Stored entries »
- - -

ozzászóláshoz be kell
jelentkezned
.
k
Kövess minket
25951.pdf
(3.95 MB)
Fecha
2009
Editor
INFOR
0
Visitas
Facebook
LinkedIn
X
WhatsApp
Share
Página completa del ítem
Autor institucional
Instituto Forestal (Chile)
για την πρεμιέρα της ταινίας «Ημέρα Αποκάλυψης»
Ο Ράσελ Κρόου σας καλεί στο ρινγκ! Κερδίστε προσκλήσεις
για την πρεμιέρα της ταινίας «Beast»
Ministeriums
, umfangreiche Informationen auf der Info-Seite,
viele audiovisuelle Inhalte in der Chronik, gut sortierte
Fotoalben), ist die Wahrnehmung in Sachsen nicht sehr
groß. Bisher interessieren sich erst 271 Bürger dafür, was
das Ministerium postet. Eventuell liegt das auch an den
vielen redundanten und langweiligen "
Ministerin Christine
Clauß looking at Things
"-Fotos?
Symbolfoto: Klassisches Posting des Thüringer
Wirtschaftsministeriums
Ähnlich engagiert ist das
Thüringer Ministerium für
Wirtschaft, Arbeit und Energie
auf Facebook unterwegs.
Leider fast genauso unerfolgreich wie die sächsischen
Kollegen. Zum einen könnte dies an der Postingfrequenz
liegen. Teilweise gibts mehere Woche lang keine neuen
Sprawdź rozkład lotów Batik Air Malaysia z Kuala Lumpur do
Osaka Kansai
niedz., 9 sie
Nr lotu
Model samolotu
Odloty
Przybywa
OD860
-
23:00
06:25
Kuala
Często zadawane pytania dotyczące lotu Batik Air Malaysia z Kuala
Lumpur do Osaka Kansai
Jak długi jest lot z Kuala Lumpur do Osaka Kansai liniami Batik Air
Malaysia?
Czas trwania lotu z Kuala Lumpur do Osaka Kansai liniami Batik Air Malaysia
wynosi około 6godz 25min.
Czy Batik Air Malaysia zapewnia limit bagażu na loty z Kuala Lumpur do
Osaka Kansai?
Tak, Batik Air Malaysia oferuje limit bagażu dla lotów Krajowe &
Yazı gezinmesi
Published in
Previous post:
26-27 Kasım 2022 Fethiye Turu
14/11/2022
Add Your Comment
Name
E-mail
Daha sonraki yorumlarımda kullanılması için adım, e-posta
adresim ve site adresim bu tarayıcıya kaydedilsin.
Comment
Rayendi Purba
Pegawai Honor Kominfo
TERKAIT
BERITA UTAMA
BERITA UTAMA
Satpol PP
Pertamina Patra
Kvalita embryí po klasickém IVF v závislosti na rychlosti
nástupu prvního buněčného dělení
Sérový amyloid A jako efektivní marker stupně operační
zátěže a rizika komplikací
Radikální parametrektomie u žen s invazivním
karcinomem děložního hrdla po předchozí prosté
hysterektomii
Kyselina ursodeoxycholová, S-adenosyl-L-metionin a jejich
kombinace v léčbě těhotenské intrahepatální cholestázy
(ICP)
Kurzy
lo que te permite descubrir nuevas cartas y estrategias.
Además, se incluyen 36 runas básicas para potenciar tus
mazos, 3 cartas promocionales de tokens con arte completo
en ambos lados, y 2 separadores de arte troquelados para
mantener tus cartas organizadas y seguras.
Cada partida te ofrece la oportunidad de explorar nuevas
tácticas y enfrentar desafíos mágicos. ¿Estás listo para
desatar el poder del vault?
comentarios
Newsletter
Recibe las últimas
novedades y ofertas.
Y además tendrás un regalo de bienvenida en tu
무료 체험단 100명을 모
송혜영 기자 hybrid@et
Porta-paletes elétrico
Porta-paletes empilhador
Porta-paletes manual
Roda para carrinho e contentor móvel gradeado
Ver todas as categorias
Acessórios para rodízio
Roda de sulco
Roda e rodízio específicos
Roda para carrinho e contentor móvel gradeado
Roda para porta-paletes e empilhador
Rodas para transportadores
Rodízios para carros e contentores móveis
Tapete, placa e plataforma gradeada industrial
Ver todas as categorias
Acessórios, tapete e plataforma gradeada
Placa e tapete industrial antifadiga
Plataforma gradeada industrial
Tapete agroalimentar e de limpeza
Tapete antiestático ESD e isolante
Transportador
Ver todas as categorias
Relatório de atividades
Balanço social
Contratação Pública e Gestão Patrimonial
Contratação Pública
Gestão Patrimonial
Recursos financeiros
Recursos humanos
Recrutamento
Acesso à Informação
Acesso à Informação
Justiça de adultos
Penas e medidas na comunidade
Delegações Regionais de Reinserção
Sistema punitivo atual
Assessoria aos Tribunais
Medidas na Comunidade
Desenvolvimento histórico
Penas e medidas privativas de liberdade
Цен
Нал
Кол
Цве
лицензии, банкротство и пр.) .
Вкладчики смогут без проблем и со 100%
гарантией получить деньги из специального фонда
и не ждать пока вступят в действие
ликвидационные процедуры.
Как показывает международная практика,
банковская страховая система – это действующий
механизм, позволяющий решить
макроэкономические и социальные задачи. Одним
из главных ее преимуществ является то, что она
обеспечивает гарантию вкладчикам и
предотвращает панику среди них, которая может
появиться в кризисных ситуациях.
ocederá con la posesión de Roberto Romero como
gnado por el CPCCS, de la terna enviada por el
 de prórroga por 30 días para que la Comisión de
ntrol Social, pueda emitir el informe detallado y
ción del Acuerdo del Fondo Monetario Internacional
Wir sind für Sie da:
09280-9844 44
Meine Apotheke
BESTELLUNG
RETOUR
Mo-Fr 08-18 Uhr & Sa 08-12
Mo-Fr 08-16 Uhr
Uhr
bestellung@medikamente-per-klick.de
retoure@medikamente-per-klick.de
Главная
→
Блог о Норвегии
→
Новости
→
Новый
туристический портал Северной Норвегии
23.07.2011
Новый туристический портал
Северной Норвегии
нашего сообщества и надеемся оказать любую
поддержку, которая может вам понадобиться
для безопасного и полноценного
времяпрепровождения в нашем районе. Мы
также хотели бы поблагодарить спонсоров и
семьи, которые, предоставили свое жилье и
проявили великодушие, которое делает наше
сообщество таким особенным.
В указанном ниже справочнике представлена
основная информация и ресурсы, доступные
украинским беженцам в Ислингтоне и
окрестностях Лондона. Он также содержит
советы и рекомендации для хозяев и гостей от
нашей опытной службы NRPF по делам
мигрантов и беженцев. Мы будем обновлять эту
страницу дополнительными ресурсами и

- - -

Requirement » Where a line of the data above includes "Patrimonial", copy that line.

Response area »
Contratação Pública e Gestão Patrimonial
Gestão Patrimonial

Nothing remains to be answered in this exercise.